Rupture

Donna Clovis


She longs for someone to save her. She holds the crucifix close to her heart. Prays salvation. A hope. She bows her head. Shades her face in darkness from the sun. Veil cover. She crouches on knees in a corner. Concrete buildings surround her in shatter. Sharp, crooked craters stir senses with delusions. Obliterates the boundaries. An apocalypse. For she is the only resurrected one. Once lost in the depth of darkness through the night. Spit out of hell.

Nothing is recognizable. Rubble. She is a woman waiting patience poor of fractured faith. She bears the cross in her hands. Begins a frenzied search for the foundation. The basis to believe. There is emptiness in nothing. But she believes the emptiness as sacred space. A silence between musical notes. She rests a religion.

She does not lift her eyes. She cannot. Her bowed head holds her down. Staring. Biting parched lip until it bleeds. She mumbles a verse from the Bible. Quiet chatter phrases. Then meditates. She rocks from side to side. Hums golden stanzas. A hymn. She cries. Then shouts obscenity. A rupture.

For the first time she hears a heavy voice like that of a man. But thunderous like God. She raises her eyes heavenward Hope wanders. Wonders perfect the blue sky above her crushed soul on Earth.
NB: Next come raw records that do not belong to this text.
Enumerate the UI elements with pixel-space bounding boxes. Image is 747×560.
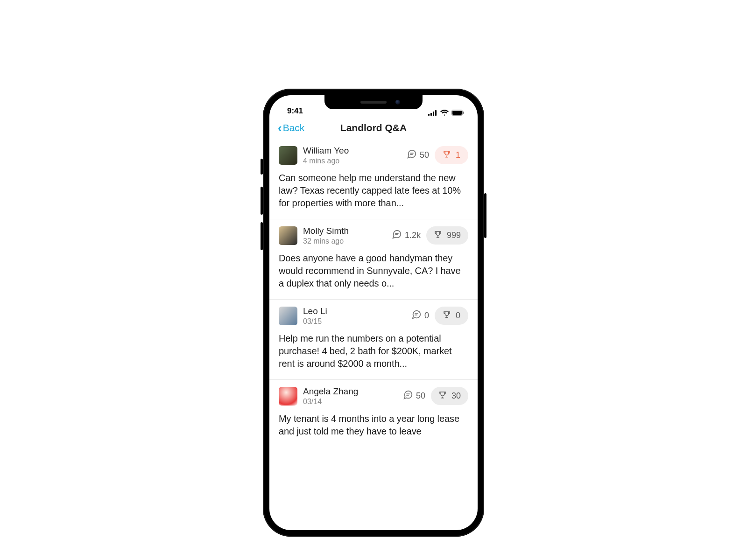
comment-count-value: 0 <box>424 311 429 321</box>
cellular-signal-icon <box>428 110 437 116</box>
svg-rect-1 <box>430 113 432 116</box>
author-name: William Yeo <box>303 146 401 156</box>
chat-bubble-icon <box>392 229 402 242</box>
post-header: Molly Simth 32 mins ago 1.2k 999 <box>279 226 468 245</box>
post-timestamp: 03/15 <box>303 317 406 326</box>
chat-bubble-icon <box>403 390 413 402</box>
svg-rect-0 <box>428 114 430 116</box>
avatar[interactable] <box>279 307 297 325</box>
post-body: Help me run the numbers on a potential p… <box>279 332 468 370</box>
back-button[interactable]: ‹ Back <box>278 122 304 134</box>
trophy-icon <box>434 230 442 241</box>
award-count-value: 999 <box>447 231 461 240</box>
author-name: Angela Zhang <box>303 386 397 397</box>
author-name: Molly Simth <box>303 226 386 237</box>
award-count-value: 30 <box>451 391 461 401</box>
award-pill[interactable]: 0 <box>435 307 468 325</box>
svg-rect-3 <box>435 110 437 116</box>
wifi-icon <box>440 110 449 116</box>
post-timestamp: 4 mins ago <box>303 156 401 165</box>
avatar[interactable] <box>279 146 297 165</box>
post-header: Leo Li 03/15 0 0 <box>279 306 468 326</box>
post-body: Can someone help me understand the new l… <box>279 172 468 210</box>
comment-count[interactable]: 1.2k <box>392 229 421 242</box>
mute-switch <box>261 159 263 175</box>
post-header: Angela Zhang 03/14 50 30 <box>279 386 468 406</box>
award-pill[interactable]: 1 <box>435 146 468 164</box>
svg-rect-6 <box>463 112 464 114</box>
award-count-value: 0 <box>456 311 460 321</box>
svg-rect-5 <box>452 111 462 115</box>
screen: 9:41 ‹ Back Landlord Q&A <box>269 95 478 530</box>
nav-bar: ‹ Back Landlord Q&A <box>269 117 478 139</box>
avatar[interactable] <box>279 226 297 245</box>
clock: 9:41 <box>287 106 303 116</box>
trophy-icon <box>443 310 451 321</box>
trophy-icon <box>438 391 447 401</box>
battery-icon <box>451 110 465 116</box>
comment-count-value: 50 <box>420 150 429 160</box>
svg-rect-2 <box>433 112 434 116</box>
avatar[interactable] <box>279 387 297 406</box>
chat-bubble-icon <box>411 309 422 322</box>
power-button <box>484 193 486 238</box>
post-item[interactable]: Molly Simth 32 mins ago 1.2k 999 Doe <box>269 219 478 300</box>
author-name: Leo Li <box>303 306 406 317</box>
comment-count-value: 1.2k <box>405 231 421 240</box>
page-title: Landlord Q&A <box>340 122 407 133</box>
post-timestamp: 32 mins ago <box>303 237 386 245</box>
trophy-icon <box>443 150 451 161</box>
speaker-grille <box>360 101 387 104</box>
back-label: Back <box>283 122 305 133</box>
comment-count[interactable]: 50 <box>407 149 429 161</box>
post-item[interactable]: Leo Li 03/15 0 0 Help me run the num <box>269 300 478 380</box>
chevron-left-icon: ‹ <box>278 122 282 134</box>
comment-count[interactable]: 0 <box>411 309 429 322</box>
post-item[interactable]: Angela Zhang 03/14 50 30 My tenant i <box>269 380 478 447</box>
comment-count[interactable]: 50 <box>403 390 425 402</box>
post-body: My tenant is 4 months into a year long l… <box>279 413 468 438</box>
award-pill[interactable]: 30 <box>431 387 468 405</box>
notch <box>324 95 423 109</box>
post-body: Does anyone have a good handyman they wo… <box>279 252 468 290</box>
post-timestamp: 03/14 <box>303 397 397 406</box>
phone-frame: 9:41 ‹ Back Landlord Q&A <box>263 89 484 537</box>
award-pill[interactable]: 999 <box>426 226 468 245</box>
volume-up-button <box>261 187 263 215</box>
comment-count-value: 50 <box>416 391 425 401</box>
volume-down-button <box>261 222 263 250</box>
award-count-value: 1 <box>456 150 460 160</box>
front-camera <box>395 100 400 105</box>
post-item[interactable]: William Yeo 4 mins ago 50 1 Can some <box>269 139 478 219</box>
post-header: William Yeo 4 mins ago 50 1 <box>279 146 468 165</box>
post-feed[interactable]: William Yeo 4 mins ago 50 1 Can some <box>269 139 478 447</box>
chat-bubble-icon <box>407 149 417 161</box>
She looks to the clouds to capture an angel. A savior. Someone to deliver her into red, ravenous rapture away from rubble.

But there are no chariots. There are no angels or a configuration of saint. No white horses. No rescue.

She hears the voice again. It is a siren song. Louder. She does not understand the garble of words. The speaking of tongues. She looks around from side to side. Still on bended knee, she does not move in metamorphosed landscape. The broken bricks of stale, stone stench. She sighs.

She hears the voice a third time. A trinity of thought. Her head swerves swift. The voice is closer. Towers over in a brash boom. A palette print of sonorous sound. Chorus-like praises. God has come for her. She looks up for a transformation into spirit.

A wrinkled outstretched hand casts large shadow above her crouched body. Her eyes barely attempt to look into his eyes. Rock of ages. She shouts to the Ancient of Days. And he reaches for her hand. She extends it into the air. Open wide. Searches the wind. Tenderly touches his fingertips. Then grasps his whole hand.

She does not understand his words or the colors of the uniform brown and gray. They are foreign phrases. But soft and kind. He lifts her from the desolate space. Hotel room in an unfamiliar country, where land mass of earthquake collided the night before. It leaves her with nothing. Belongings bashed buried to the ground.

But she is rescued. Saved. He carries her to the ambulance waiting. A resurrection living. The ascension back to life.